“Silent cooling” is gaining popularity on social media. We explain what this trend is and what benefits it brings.
Do you like walking to the sound of your favorite music? Are you taking a walk to catch up on audiobooks? Specialists advise against this type of practice and encourage people to “walk quietly” without distractions. This is especially important nowadays, when we live in a constant rush and have no time to be alone with ourselves in silence.
What are the benefits of walking in silence?
“Silent cooling” has become popular recently due to the need to escape the everyday hustle and bustle. Modern lifestyle – as therapist Tracy Richardson explains – puts people in fight or flight mode and turns on the sympathetic part of the autonomic nervous system. This response should be reserved for emergency situations. If it occurs constantly, it becomes a source of chronic stress. Silent walks are an opportunity to get rid of growing tension. It is also an excellent training in mindfulness, “being here and now”. Using this type of practices allows you to focus on yourself and your emotions, and consequently, it is easier to find internal balance.

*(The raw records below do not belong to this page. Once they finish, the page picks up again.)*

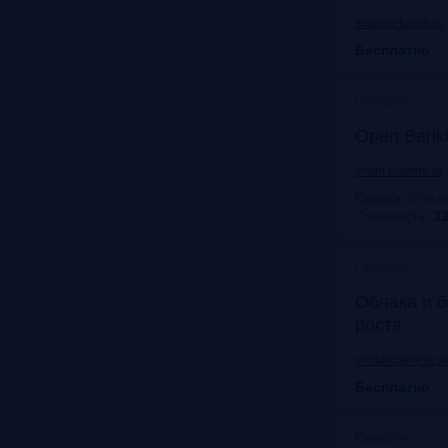
scoring-forum.ru
Бесплатно
Прошло
Open Bank
event.bosfera.ru
Скидка 20% п
Стоимость:
12
Прошло
Облака и б
роста
cloudbusiness.sk
Бесплатно
Прошло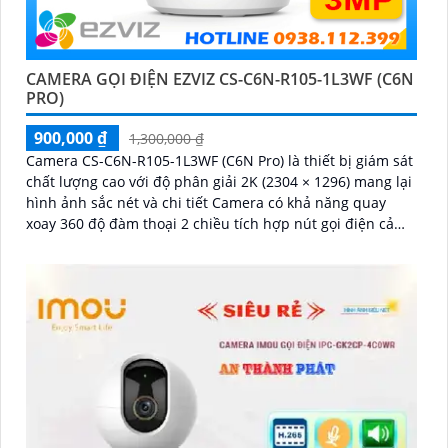
CAMERA GỌI ĐIỆN EZVIZ CS-C6N-R105-1L3WF (C6N
PRO)
900,000 ₫
1,300,000 ₫
Camera CS-C6N-R105-1L3WF (C6N Pro) là thiết bị giám sát
chất lượng cao với độ phân giải 2K (2304 × 1296) mang lại
hình ảnh sắc nét và chi tiết Camera có khả năng quay
xoay 360 độ đàm thoại 2 chiều tích hợp nút gọi điện cảm
ứng tiện lợi giúp bạn dễ dàng tương tác từ xa Ngoài ra
camera còn được trang bị công nghệ phát hiện chuyển
động thông minh tăng cường an ninh cho không gian của
bạn. Loại Camera quan sát Wifi Không Dây CS-C6N-R105-
1L3WF 3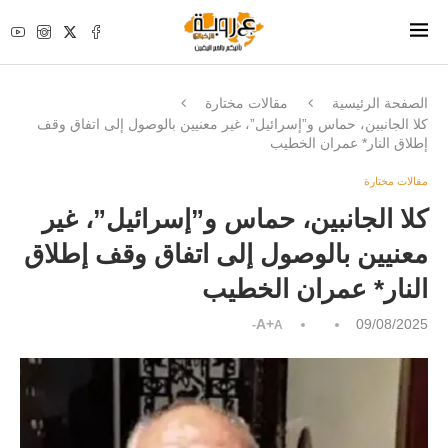
الصفحة الرئيسية
مقالات مختارة
كلا الجانبين، حماس و”إسرائيل”، غير معنيين بالوصول إلى اتفاق وقف
إطلاق النار* عمران الخطيب
مقالات مختارة
كلا الجانبين، حماس و”إسرائيل”، غير
معنيين بالوصول إلى اتفاق وقف إطلاق
النار* عمران الخطيب
A+
09/08/2025
A-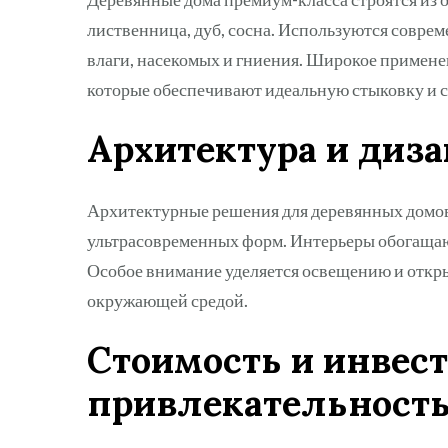
лиственница, дуб, сосна. Используются совре
влаги, насекомых и гниения. Широкое примене
которые обеспечивают идеальную стыковку и 
Архитектура и диза
Архитектурные решения для деревянных домов 
ультрасовременных форм. Интерьеры обогащают
Особое внимание уделяется освещению и открыт
окружающей средой.
Стоимость и инвес
привлекательност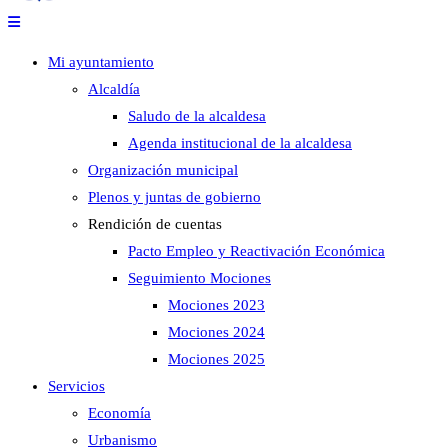
Mi ayuntamiento
Alcaldía
Saludo de la alcaldesa
Agenda institucional de la alcaldesa
Organización municipal
Plenos y juntas de gobierno
Rendición de cuentas
Pacto Empleo y Reactivación Económica
Seguimiento Mociones
Mociones 2023
Mociones 2024
Mociones 2025
Servicios
Economía
Urbanismo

“Silent cooling” is a great way to limit the amount of stimuli reaching us from the environment and relieve a tired mind. It is important to remember that stress has a strong impact not only on our mental health, but also on our mental health. Long-term tension is one of the main risk factors for many different types of diseases, for example diabetes, hypertension and cancer. Moreover, chronic stress can lead to exacerbation of existing health problems and cause many unpleasant digestive system problems, such as diarrhea, nausea or vomiting. Research conducted in 2022 proved that an hour’s walk in nature, away from the hustle and bustle and noise, reduces blood pressure and, therefore, reduces the likelihood of a stroke or heart attack.
Silent walks as mindfulness training
The key to reaping the benefits of silent walking is to make walking in silence a more conscious experience. While walking, pay attention to various small and seemingly insignificant details, for example the ground you are walking on, the color of the sky above your head, the landscape around you.
“All these little things are an important part of mindfulness training, which involves paying attention to what’s going on around us. Focus on the here and now instead of thinking about work, family or future worries,” advises psychotherapist Holly Hannigan.